- _What is needed_:
Would you reproduce every record exactly, leaving out the pictures?

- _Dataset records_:
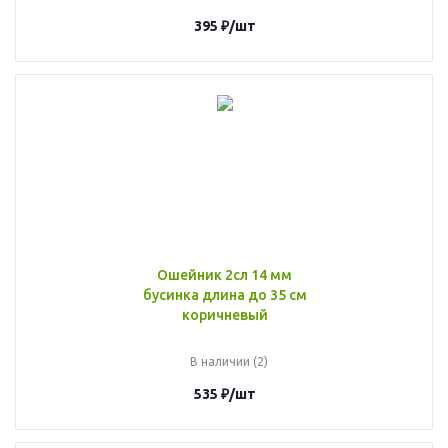
395
₽
/шт
Ошейник 2сл 14 мм
бусинка длина до 35 см
коричневый
В наличии (2)
535
₽
/шт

- _Answer for the task_:
395
₽
/шт
Ошейник 2сл 14 мм
бусинка длина до 35 см
коричневый
В наличии (2)
535
₽
/шт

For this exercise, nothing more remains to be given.